Go through the entries below and say how many lines contain the string "lung"; write only that number.
··· Data provided
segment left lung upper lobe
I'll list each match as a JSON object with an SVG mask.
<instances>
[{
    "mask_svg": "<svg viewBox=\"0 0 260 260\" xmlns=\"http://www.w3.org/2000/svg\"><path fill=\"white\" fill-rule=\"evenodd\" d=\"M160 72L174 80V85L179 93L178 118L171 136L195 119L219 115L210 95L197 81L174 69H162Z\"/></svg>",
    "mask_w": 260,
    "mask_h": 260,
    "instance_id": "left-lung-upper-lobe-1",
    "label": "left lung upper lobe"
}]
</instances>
······
**Completed task**
3